Patient Forms & Financial Policy

New Patient Registration (PDF)

We believe that payment worries shouldn’t hinder patient care. We accept most major insurances including United Concordia, Cigna, Delta, UPMC Dental Advantage, and more! We are happy to submit claims to any insurance companies in order for our patients to receive reimbursements.

ACH payments can be set up for ease of payment. We also offer Care Credit, or 12 months interest free financing.

Many patients have questions regarding their dental benefits. While the Employee Benefits Coordinator where you work can best answer your questions, the following may help.
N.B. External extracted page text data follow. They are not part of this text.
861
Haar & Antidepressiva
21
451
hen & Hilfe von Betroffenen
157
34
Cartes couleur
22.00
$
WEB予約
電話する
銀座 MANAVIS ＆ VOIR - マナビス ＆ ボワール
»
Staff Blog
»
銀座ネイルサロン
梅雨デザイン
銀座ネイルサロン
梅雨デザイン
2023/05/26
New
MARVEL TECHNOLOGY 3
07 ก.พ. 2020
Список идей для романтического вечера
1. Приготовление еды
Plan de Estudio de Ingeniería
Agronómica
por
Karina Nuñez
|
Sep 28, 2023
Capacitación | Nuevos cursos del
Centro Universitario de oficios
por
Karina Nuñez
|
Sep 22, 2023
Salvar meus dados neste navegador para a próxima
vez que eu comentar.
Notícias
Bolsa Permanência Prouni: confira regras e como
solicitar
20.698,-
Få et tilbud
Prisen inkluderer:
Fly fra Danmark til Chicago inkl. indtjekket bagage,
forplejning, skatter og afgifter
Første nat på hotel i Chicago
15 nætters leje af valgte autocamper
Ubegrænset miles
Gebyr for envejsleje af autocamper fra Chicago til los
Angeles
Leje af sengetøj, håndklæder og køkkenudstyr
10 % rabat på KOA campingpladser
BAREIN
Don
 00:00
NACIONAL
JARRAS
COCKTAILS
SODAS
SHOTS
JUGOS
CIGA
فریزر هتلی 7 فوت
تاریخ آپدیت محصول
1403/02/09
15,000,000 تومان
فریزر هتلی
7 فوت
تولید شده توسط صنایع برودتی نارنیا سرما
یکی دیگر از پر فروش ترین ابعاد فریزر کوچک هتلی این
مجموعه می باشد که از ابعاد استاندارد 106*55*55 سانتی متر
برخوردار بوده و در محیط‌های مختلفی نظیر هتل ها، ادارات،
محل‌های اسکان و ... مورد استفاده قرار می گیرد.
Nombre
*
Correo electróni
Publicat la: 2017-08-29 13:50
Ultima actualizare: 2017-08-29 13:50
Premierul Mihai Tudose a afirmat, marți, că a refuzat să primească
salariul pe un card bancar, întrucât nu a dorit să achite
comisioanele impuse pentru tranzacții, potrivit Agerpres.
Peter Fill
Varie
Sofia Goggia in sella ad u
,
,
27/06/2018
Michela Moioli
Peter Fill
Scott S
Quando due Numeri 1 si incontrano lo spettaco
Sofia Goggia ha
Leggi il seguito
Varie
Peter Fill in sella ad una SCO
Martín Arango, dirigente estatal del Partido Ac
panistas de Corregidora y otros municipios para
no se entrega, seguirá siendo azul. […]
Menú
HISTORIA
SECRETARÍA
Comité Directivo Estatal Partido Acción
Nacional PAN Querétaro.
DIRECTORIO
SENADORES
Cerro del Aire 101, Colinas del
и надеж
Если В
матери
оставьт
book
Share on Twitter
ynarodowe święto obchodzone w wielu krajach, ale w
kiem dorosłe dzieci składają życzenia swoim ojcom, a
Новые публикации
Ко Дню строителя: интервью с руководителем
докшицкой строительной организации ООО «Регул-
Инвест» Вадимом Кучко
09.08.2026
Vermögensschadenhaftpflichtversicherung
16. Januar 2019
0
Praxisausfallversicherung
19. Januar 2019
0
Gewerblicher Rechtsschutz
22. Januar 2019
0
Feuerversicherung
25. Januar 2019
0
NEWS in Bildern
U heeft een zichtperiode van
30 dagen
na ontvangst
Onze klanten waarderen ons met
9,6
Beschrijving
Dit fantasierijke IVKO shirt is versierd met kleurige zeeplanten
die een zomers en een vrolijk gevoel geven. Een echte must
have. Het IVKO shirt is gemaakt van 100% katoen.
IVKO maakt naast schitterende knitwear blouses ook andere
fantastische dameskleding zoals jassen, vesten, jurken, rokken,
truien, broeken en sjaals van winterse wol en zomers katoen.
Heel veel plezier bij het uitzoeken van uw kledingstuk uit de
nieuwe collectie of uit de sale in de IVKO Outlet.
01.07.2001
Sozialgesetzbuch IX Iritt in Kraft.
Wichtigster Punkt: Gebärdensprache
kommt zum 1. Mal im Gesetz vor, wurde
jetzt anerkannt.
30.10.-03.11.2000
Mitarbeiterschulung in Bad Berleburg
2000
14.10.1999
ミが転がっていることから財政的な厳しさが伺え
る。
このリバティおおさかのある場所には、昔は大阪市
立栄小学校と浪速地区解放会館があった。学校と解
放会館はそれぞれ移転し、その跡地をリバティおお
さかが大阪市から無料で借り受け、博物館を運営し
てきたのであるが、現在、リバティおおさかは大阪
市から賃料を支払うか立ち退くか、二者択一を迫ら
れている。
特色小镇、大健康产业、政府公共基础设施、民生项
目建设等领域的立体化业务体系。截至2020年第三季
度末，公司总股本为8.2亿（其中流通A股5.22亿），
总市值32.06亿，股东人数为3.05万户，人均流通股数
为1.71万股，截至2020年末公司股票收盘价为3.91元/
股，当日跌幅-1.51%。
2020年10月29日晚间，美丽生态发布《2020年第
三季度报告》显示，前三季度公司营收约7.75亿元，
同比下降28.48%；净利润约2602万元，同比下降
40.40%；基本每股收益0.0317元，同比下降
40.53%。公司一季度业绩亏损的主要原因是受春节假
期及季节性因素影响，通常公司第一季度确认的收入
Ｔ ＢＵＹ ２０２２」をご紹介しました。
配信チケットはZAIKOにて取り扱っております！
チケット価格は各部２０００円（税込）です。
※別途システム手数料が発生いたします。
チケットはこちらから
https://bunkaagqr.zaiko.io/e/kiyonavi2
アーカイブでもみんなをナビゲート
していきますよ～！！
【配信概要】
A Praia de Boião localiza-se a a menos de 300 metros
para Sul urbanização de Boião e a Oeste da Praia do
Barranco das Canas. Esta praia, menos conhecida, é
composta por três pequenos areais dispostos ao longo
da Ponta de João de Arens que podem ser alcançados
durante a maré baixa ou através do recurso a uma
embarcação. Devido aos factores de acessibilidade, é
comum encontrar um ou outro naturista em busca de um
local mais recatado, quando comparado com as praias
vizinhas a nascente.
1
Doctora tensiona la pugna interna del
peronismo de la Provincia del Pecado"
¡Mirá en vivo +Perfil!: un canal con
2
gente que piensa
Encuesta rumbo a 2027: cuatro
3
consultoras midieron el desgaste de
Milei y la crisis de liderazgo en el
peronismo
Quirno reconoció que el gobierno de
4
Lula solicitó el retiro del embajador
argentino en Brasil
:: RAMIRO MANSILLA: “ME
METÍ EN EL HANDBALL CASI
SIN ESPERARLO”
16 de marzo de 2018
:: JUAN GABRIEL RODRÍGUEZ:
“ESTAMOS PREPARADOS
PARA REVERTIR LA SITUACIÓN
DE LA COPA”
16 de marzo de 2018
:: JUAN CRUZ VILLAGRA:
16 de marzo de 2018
Why doesn’t my insurance cover all the costs for my dental treatment?


Dental insurance isn’t really insurance (a payment to cover the cost of a loss) at all. It is actually a money benefit typically provided by an employer to help their employees pay for routine dental treatment. The employer usually buys a plan based on the amount of the benefit and how much the premium costs per month. Most benefit plans are only designed to cover a portion of the total cost.

But my plan says that my exams and certain other procedures are covered 100%.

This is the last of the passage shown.